L'asservissement Proportionnel :
Avantages :
- Meilleur résultat que l'asservissement Bang Bang sur des systèmes rapides;
- Réponse graduelle, plus douce, on s'éloigne moins de la consigne.
Inconvénients :
- On suit la ligne en restant à côté quand il y a du vent ou que la route tourne;
- On a maintenant un premier paramètre à régler : le rapport entre l'erreur et la commande.
Utilisation typique :
- Servomoteur de modélisme dit "analogique";
- Bons fours électriques.
Composante intégrale : le facteur d'irritation.
Notre étudiant pilote de course s'est déjà bien amélioré, mais c'est encore loin d'être parfait.
La prochaine étape, il devrait la trouver de lui-même : le facteur d'irritation.
En effet, prenons l'exemple du vent, le conducteur contre la force du vent en tournant le volant, mais reste à côté de la ligne.
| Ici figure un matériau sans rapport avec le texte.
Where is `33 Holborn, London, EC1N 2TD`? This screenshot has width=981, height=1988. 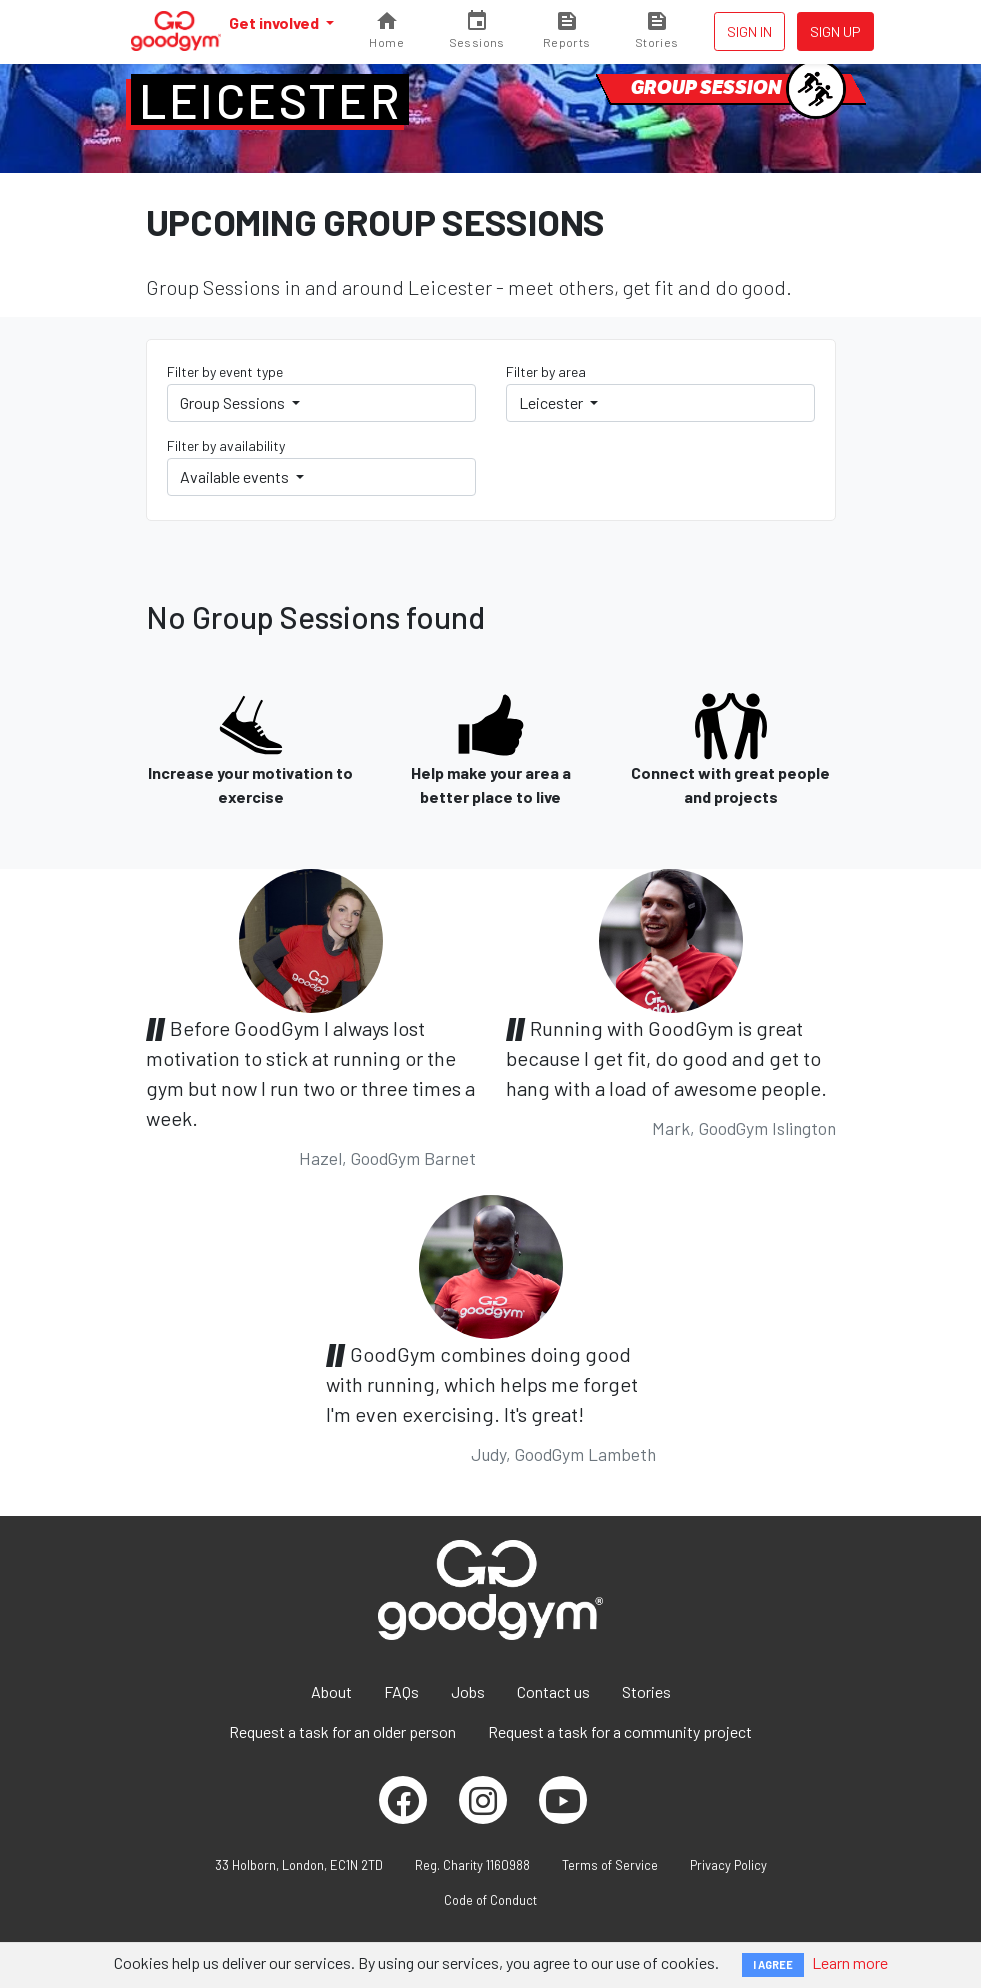 33 Holborn, London, EC1N 2TD is located at coordinates (299, 1865).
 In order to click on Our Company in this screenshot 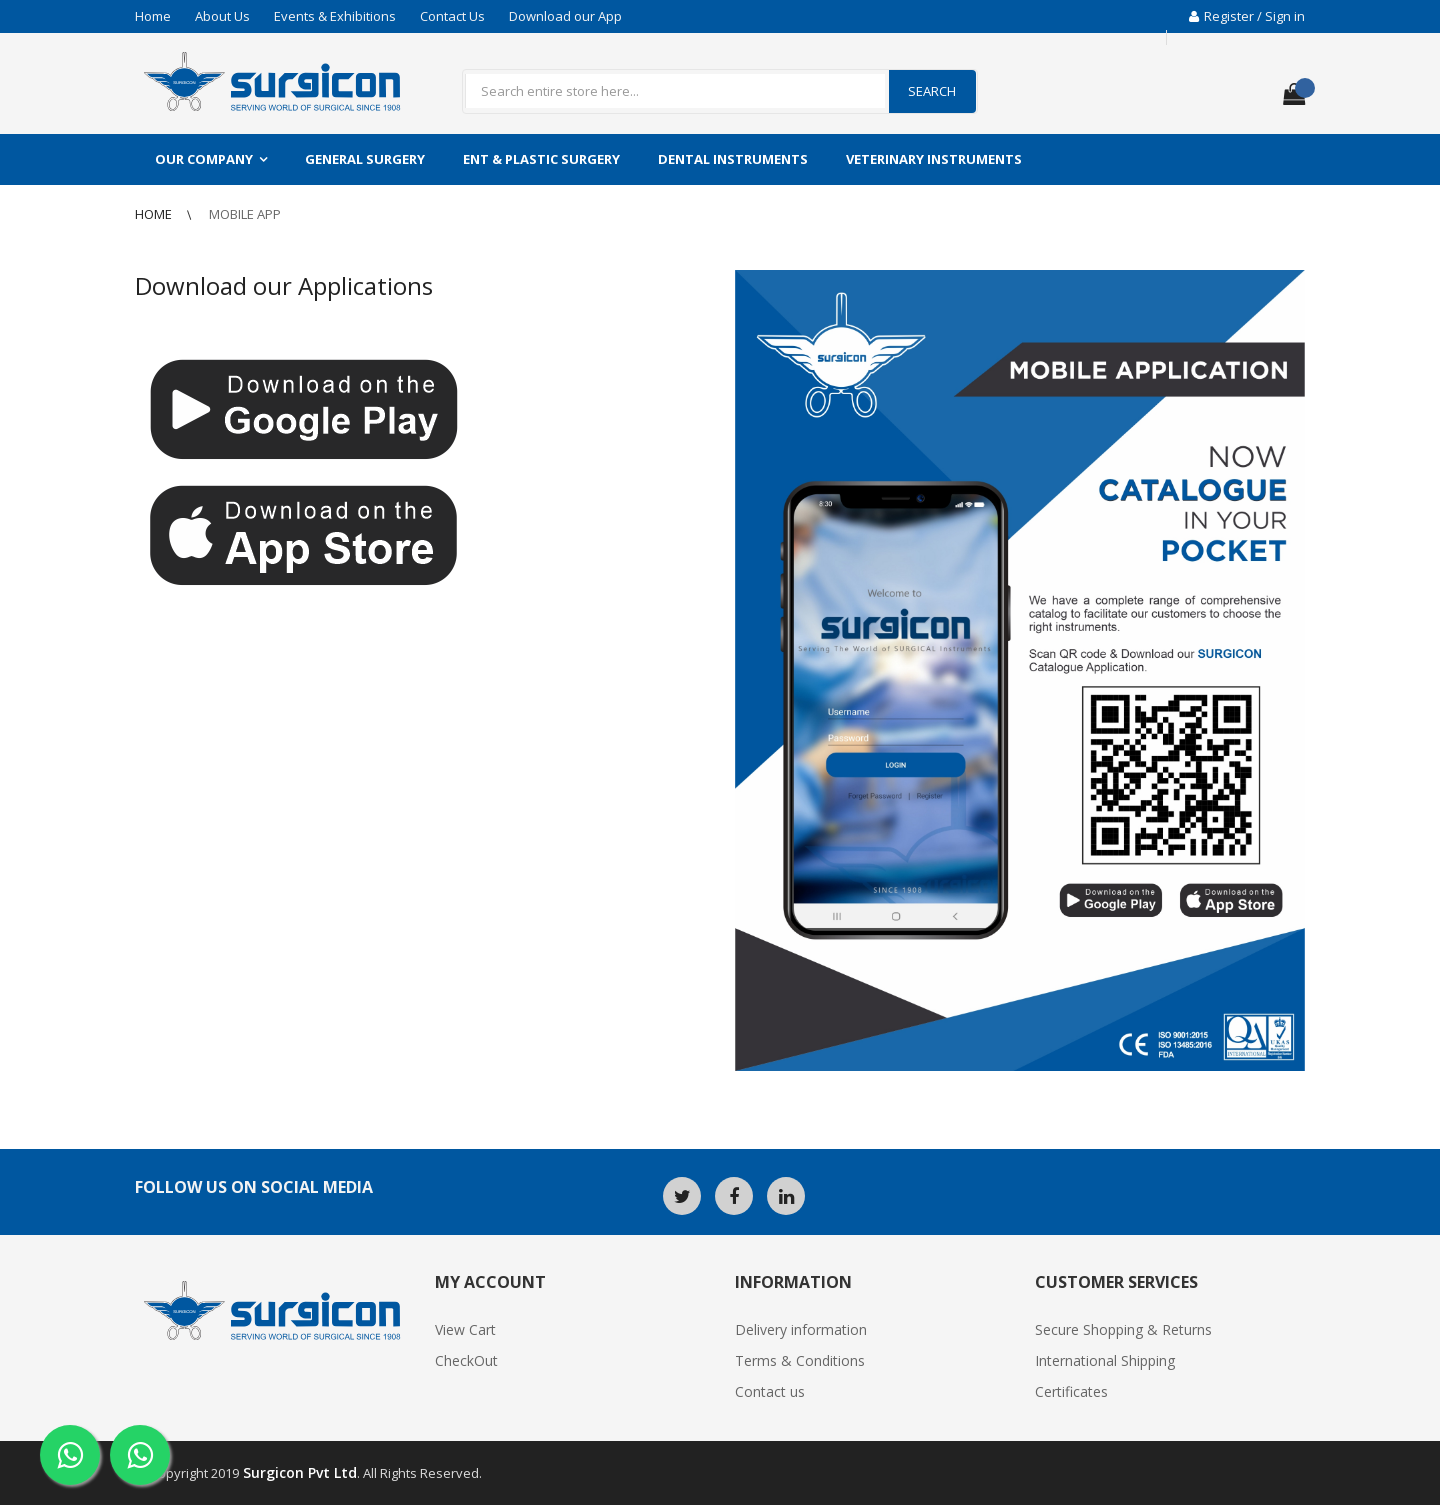 , I will do `click(204, 159)`. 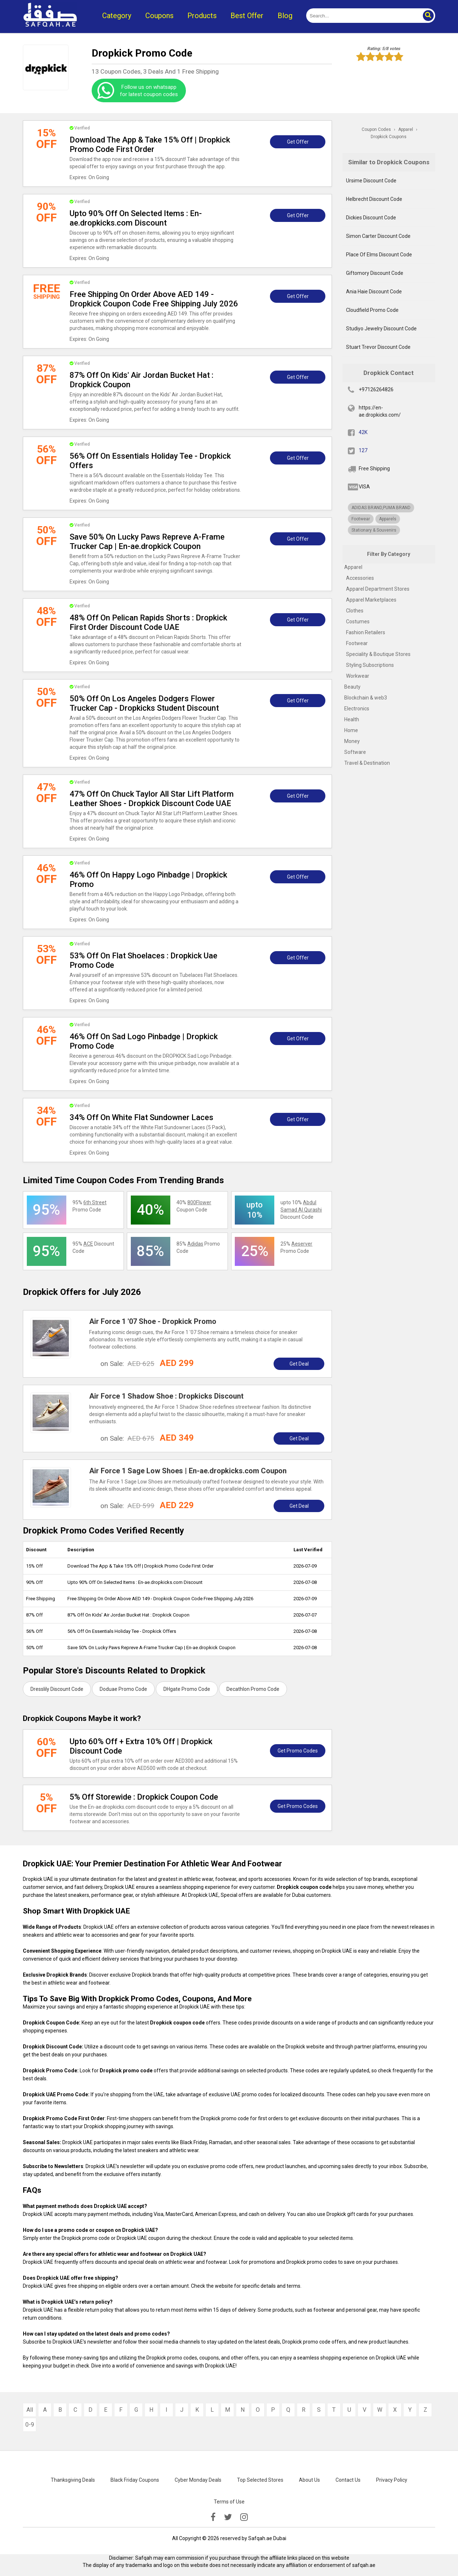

Rapidement, ça va l'ennerver, et il va tourner encore plus le volant pour revenir sur la ligne. Idem pour le virage et le jeu mécanique.
En fait c'est une réponse proprotionnelle à la fois à l'écartement par rapport à la ligne, et au temps passé à côté de la ligne.
L'action mathématique de cumuler une valeur au fil du temps, c'est l'intégration, on ajoute donc une composante intégrale à notre algorithme.
En piste !
Le résultat est un asservissement bien meilleur, capable de gommer les perturbation à la fois extérieures (vent) et intérieures (jeu mécanique), et qui suit au mieux une variation simple de la consigne (route qui tourne).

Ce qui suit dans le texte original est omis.